En definitiva, nuestra búsqueda fue lenta y tediosa. Algún mendigo más listo de lo oportuno dijo reconocer a Hellen Newell, pero en cuanto apretábamos, la memoria le flaqueaba. El bueno de Rot, que es muy blando para estas cosas, se sentía medio obligado a dejarles alguna moneda a los que parecían más honestos. Esto me afectó a mí cuando a Rot se le vaciaron sus bolsillos. <<Dale algo, René>> me decía casi como una orden.

Pero la inversión en tiempo y monedas dio su fruto. Rot empezaba a desanimarse y yo hacía varios que ya lo estaba, cuando a unos cien metros de la salida del parking de Newell, divisamos a otro mendigo. Había establecido su particular campamento junto a la puerta de una librería. Unos cartones le protegían del frío suelo. A su lado, un montoncito de ropa y pertenencias.
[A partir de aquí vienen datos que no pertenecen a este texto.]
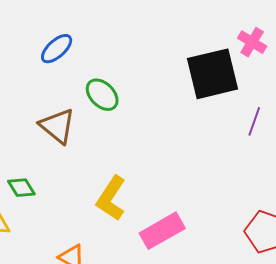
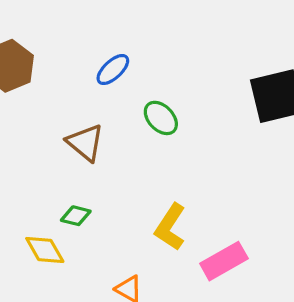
brown triangle: (57, 126) -> (85, 143), moved
green diamond: (21, 188) -> (76, 216), turned -44

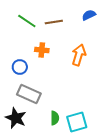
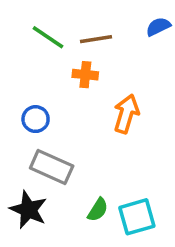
orange cross: (42, 50) -> (85, 75), moved
orange arrow: (79, 55) -> (126, 114), moved
green semicircle: (55, 118) -> (98, 210), turned 32

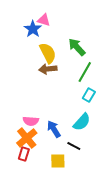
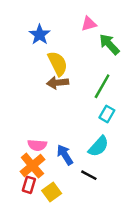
pink triangle: (44, 20) -> (89, 24), moved, turned -32
green arrow: (77, 47) -> (109, 44), moved
yellow square: (58, 161) -> (52, 192), moved, turned -35

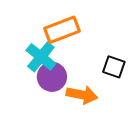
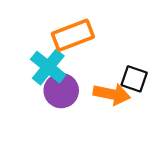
orange arrow: (82, 95) -> (112, 94), moved

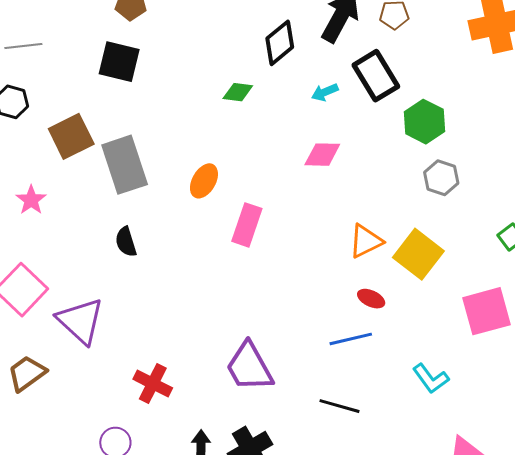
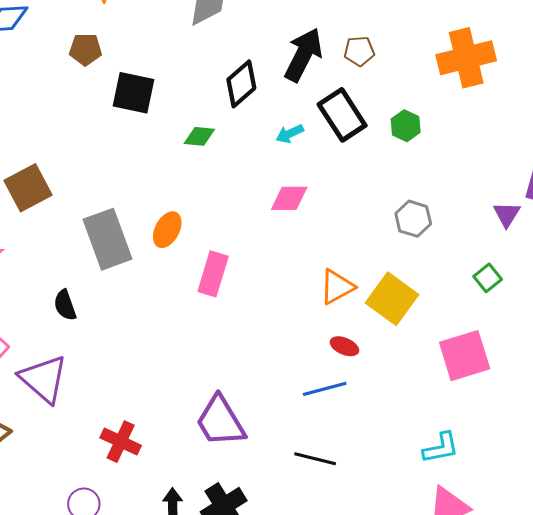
black square: (119, 62) -> (134, 93), moved
green hexagon: (424, 122) -> (406, 126), moved, size x0.7
gray rectangle: (125, 165) -> (108, 239), moved
black semicircle: (126, 242) -> (65, 305), moved
cyan L-shape: (431, 379) -> (441, 448), moved, turned -63

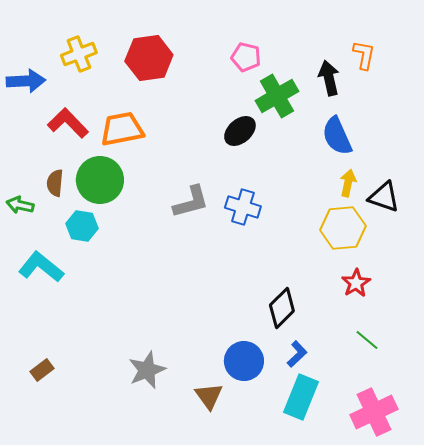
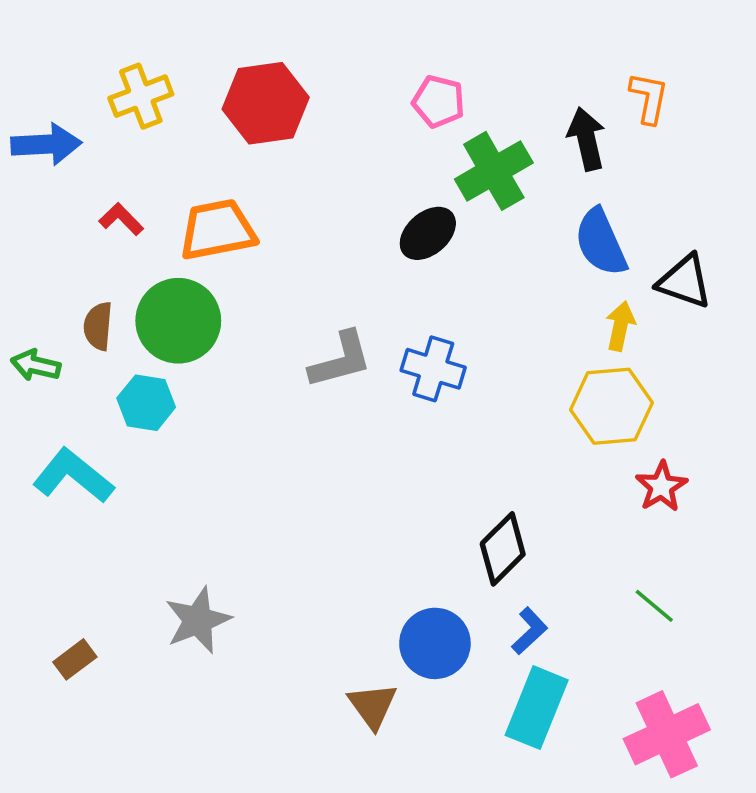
red L-shape: (68, 123) -> (121, 219), size x0.6
black triangle: (384, 197) -> (685, 282), moved
red star: (356, 283) -> (661, 487), moved
gray star: (147, 370) -> (198, 620), moved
Él, sentado, tan sólo miraba a los peatones, con una sonrisa mellada pero no alzaba su mano, no pedía nada, ni una simple moneda. Era todo lo contrario, como si fuera él quien diera a los demás su más sincera sonrisa.

Fuimos hacia él. Pocos metros antes de llegar, me fijé en algo que me llamó la atención. En un banco, frente al escaparate de la librería, vi un portátil abierto y una mochila con un libro bastante gordo sobre ella. No había nadie sentado en el banco, imaginé que estaría cerca, pero pensé que, aun así, era bastante arriesgado dejar aquello allí sin vigilar. Me fijé en el libro, tenía aún la envoltura de plástico, le eché un ojo y vi que era una biblia. Deduje que acabaría de comprarlo en la librería. Gracias a la escuela tomé manía a las religiones, así que al verla se me escapó un resoplido.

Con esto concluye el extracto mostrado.